The strong inhibition of ALA transport by GABA and viceversa support this proposal. Using human colon adenocarcinoma cells, Rud et al (2000) have already shown that ALA is incorporated by BETA transporters. We should also recall that in the yeast Saccharomyces cerevisiae ALA and GABA share the UGA4 transport system (Bermúdez Moretti et al, 1996).

Among the high-affinity GABA transporters, GAT-2 is the only one expressed in peripheral tissues in addition to brain and retina (Borden et al, 1992; Liu et al, 1993; Ikegaki et al, 1994), therefore it is very likely that GAT-2 is also the ALA transporter in murine mammary adenocarcinoma cells. However, both the regulation of gene expression and substrate specificity in neoplastic cells may be different from the corresponding normal tissue; if so, these differences may be exploited to enhance ALA-PDT selectivity.

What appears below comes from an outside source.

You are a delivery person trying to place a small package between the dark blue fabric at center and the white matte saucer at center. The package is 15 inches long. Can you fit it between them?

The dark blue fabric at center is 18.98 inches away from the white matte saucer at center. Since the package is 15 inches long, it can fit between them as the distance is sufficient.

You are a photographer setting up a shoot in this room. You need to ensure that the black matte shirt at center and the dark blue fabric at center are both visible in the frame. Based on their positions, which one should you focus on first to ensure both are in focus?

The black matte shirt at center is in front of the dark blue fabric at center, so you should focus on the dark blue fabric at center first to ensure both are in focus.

Despite the great similarities between ALA and GABA transport systems, the lack of diffusion of GABA in our cell system represents the main distinct feature.

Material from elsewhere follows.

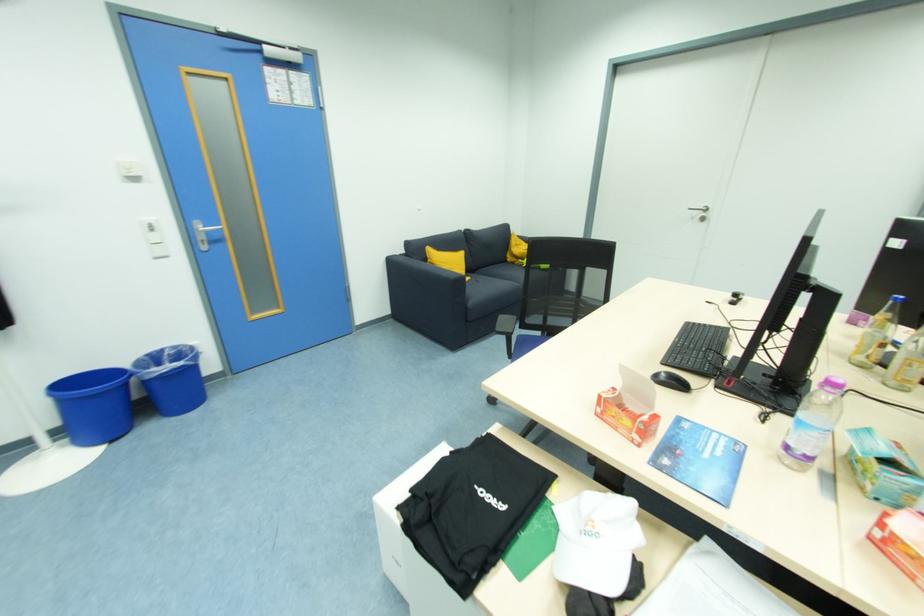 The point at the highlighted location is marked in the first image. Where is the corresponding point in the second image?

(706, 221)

The elucidation of ALA transport mechanisms in tumoural cells would be of major scientific interest and importance for the design of new ALA derivatives which can be expected to more easily penetrate into these cells. The relationship between ALA and GABA transport systems would help to develop new prodrugs, by taking into account the structures of GABA transport competitors (Krogssaard-Larsen et al, 2000; Soudijn and van Wijngaarden, 2000). This approach could be of particular interest in the photodynamic treatment of tissues with high GAT-1 to GAT-3 expression such as glioblastomas and neuroblastomas.